Friday, April 6, 2012

Photographer Friday

I just had a chance to look through the new British Journal of Photography (Volume 159 Issue 7799) and the new collection "Infra" by Richard Mosse jumped out at me straight away. The shots are all taken of the war in the Democratic Republic of Congo. In the article it says that the situation "is so complex, its accumulative horrors so intangible, photography could not adequately portray or respond." The film Mosse used is called Aerochrome and has recently been discontinued by Kodak. It was developed initially as an infrared film to detect enemies in the Vietnam War. It brings all foliage out in this pink colour and leaves anything else it's normal colour. As expected this has been experimented with by the general public during the psychedelic era and was used on album covers by Jimi Hendrix Experience and The Grateful Dead.

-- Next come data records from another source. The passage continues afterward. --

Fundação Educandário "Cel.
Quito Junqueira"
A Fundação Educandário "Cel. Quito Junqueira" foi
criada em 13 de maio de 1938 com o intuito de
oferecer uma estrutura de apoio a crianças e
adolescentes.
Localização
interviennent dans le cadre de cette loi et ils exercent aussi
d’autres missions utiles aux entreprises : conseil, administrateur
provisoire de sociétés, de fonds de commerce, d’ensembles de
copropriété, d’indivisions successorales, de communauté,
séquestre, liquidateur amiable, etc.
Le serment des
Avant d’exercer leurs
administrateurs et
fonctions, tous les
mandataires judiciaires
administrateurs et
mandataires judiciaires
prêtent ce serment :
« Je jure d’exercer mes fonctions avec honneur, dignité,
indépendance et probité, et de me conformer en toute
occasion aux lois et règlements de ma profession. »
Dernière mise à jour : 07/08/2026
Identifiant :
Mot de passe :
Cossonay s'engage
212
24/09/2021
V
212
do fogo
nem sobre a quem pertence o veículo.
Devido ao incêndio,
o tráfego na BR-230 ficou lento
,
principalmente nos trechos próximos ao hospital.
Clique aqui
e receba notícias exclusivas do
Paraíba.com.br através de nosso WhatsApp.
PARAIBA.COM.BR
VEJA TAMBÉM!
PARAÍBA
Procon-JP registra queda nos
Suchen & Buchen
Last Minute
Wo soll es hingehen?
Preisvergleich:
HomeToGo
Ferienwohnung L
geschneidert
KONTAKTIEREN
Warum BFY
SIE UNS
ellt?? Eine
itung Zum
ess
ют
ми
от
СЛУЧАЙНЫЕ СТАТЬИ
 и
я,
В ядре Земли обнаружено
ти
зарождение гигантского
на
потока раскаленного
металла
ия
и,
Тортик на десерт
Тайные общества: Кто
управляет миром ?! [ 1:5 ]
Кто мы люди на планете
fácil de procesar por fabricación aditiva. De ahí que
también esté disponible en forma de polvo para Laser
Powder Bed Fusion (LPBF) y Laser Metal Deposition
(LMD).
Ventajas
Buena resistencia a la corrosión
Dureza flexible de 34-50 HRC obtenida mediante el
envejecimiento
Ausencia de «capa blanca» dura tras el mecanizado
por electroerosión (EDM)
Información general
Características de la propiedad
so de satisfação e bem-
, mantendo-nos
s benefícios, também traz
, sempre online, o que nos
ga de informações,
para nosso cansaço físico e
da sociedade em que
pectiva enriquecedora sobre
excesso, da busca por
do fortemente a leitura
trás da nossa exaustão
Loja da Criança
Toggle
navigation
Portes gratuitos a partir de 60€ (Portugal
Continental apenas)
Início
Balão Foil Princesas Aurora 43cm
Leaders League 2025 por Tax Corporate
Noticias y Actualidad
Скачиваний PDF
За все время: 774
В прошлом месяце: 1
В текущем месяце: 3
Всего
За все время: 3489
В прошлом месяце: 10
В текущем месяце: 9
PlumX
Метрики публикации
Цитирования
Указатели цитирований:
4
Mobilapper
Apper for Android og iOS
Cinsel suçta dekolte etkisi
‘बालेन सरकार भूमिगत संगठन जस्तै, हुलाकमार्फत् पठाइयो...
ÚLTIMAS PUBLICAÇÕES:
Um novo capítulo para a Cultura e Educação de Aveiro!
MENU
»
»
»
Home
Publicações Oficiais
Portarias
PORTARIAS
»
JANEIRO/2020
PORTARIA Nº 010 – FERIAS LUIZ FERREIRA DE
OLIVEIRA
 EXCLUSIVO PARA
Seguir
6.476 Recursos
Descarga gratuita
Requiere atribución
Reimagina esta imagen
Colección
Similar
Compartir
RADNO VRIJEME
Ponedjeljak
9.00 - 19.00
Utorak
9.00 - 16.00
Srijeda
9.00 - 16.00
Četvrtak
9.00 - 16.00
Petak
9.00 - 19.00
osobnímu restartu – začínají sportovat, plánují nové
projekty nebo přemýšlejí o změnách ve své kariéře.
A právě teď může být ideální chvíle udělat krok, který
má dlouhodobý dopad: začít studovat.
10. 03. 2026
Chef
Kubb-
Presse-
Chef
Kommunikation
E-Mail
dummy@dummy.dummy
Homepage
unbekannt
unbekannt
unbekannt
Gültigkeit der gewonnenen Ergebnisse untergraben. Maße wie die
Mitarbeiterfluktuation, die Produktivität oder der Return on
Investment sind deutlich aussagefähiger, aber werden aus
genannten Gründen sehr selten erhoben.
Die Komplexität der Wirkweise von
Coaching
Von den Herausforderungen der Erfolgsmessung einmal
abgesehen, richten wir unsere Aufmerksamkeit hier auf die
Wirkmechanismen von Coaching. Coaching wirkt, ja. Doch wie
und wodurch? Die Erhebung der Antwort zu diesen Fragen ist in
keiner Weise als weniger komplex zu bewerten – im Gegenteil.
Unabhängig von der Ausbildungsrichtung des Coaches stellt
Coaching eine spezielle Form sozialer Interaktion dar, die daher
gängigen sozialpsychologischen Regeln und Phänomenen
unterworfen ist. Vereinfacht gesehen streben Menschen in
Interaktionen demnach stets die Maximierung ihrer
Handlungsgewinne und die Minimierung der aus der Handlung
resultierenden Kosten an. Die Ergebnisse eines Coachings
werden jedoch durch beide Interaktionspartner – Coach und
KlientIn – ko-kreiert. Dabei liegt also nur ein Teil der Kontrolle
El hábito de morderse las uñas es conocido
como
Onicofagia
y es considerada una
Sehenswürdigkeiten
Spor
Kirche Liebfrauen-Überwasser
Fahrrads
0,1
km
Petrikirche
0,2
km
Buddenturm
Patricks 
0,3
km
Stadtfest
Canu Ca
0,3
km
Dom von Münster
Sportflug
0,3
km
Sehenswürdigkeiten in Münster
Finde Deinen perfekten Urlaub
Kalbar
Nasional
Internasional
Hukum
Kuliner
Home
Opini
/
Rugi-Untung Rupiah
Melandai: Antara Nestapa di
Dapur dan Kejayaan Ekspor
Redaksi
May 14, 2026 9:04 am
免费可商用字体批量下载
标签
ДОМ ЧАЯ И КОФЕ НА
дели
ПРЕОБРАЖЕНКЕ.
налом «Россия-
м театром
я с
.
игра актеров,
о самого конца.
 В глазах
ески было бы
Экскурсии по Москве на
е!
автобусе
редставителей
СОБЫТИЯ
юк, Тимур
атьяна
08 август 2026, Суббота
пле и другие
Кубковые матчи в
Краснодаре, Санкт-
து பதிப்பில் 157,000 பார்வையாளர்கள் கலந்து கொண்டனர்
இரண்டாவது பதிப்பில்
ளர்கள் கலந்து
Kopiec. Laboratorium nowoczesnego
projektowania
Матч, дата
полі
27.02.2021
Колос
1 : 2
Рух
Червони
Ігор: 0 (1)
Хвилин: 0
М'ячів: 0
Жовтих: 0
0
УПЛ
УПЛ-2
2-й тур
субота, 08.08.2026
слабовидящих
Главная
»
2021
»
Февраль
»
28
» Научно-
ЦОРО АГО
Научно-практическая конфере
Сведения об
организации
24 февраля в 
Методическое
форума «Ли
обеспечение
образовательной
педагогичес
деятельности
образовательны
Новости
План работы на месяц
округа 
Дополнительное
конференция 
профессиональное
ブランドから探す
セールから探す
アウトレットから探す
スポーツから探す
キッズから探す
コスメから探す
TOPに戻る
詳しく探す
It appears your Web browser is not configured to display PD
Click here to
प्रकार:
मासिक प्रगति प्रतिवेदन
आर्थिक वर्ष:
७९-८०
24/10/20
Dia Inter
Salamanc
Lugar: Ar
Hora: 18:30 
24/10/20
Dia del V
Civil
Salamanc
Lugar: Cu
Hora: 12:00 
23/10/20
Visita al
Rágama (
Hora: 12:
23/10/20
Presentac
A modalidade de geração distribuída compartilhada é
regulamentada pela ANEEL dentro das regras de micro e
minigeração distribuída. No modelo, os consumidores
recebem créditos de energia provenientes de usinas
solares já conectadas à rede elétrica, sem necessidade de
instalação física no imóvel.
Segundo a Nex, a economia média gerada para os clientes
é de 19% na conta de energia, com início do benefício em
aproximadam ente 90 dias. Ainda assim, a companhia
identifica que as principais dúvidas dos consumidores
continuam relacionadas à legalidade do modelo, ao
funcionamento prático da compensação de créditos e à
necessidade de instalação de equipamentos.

After than that, apart from some landscape photographs, it pretty much fell into disuse hence it's removal from the catalogue and production.

It's such an unusual way to photograph the war, but the colours really encourage your eye to look further and see what else is present. Richard originally studied English Literature in Kings College London but returned to study not long after to complete a postgraduate diploma in fine art and then went to the Yale School of Art to study photography MFA. Below are two of the photographs that stood out to me form the Infra collection that I have seen so far.

This is such an alien landscape. The blue river weaving through it really stands out against the grass and bushes. The shapes of the mounds with the tree line on top steps out from the background as well.

The pink highlighting is so surreal when compared with the young man with the rifle. The strange colours really show how strange the whole situation is with him being so young.